In Deutschland haben sich nach RKI-Angaben nun mindestens 392.049 Menschen nachweislich mit dem Virus Sars-CoV-2 infiziert. Die Zahl der Todesfälle im Zusammenhang mit einer Corona-Infektion lag demnach bei 9.905. Das waren 30 mehr als am Vortag. Nach Schätzungen des RKI gibt es inzwischen etwa 306.100 Genesene. Die Niederlande wiederum gehören zu den am stärksten von der zweiten Welle der Pandemie getroffenen Ländern Europas. Auch die Zahl der Patienten in Krankenhäusern und auf den Intensivstationen steigt in den Niederlanden schnell.

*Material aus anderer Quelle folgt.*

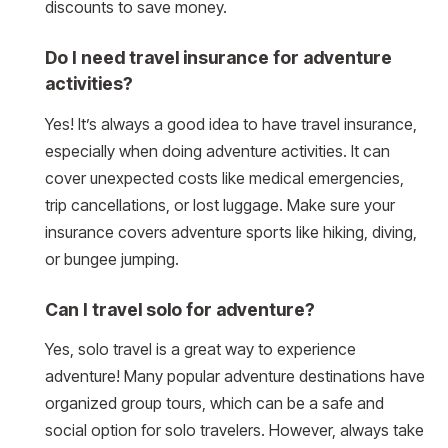
discounts to save money.
Do I need travel insurance for adventure
activities?
Yes! It’s always a good idea to have travel insurance,
especially when doing adventure activities. It can
cover unexpected costs like medical emergencies,
trip cancellations, or lost luggage. Make sure your
insurance covers adventure sports like hiking, diving,
or bungee jumping.
Can I travel solo for adventure?
Yes, solo travel is a great way to experience
adventure! Many popular adventure destinations have
organized group tours, which can be a safe and
social option for solo travelers. However, always take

Auch Polen verzeichnet eine Rekordzahl bei den Corona-Neuinfektionen. Innerhalb von 24 Stunden wurden 12.107 neue Fälle gemeldet, wie das Gesundheitsministerium in Warschau mitteilte. In diesem Zeitraum kamen 168 Todesfälle in Verbindung mit einer Covid-19-Erkrankung hinzu. Seit Beginn der Pandemie starben mehr als 4.000 Menschen. Es wird erwartet, dass das ganze Land demnächst zur Roten Zone erklärt wird, wie die Nachrichtenagentur PAP unter Berufung auf Regierungssprecher Piotr Mueller berichtete.

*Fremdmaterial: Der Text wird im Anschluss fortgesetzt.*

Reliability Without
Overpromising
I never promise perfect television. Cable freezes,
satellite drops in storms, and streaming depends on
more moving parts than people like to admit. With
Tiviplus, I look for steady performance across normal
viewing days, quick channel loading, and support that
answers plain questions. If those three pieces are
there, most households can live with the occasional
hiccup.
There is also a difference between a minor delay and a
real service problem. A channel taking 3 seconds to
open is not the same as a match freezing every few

Kroatien registrierte binnen 24 Stunden 1.563 Neuinfektionen, dort lag die Positivitätsrate bei 22,7 Prozent. In Slowenien wurden insgesamt 1.663 neue Fälle verzeichnet, die Positivitätsrate der Testungen stieg auf 26,8 Prozent, wie die Behörden am Donnerstag mitteilten. Das Land, das sich bereits im Teil-Lockdown befindet, führt nun weitere Einschränkungen ein, um die Ausbreitung des Coronavirus einzudämmen. Ab Samstag bleiben nicht wesentliche Geschäfte, Hotels, Kindergärten und Studentenheime mit einigen Ausnahmen geschlossen, kündigte der slowenische Premier Janez Jansa am Donnerstagabend an. Die zusätzlichen Einschränkungen sollen zunächst eine Woche gelten.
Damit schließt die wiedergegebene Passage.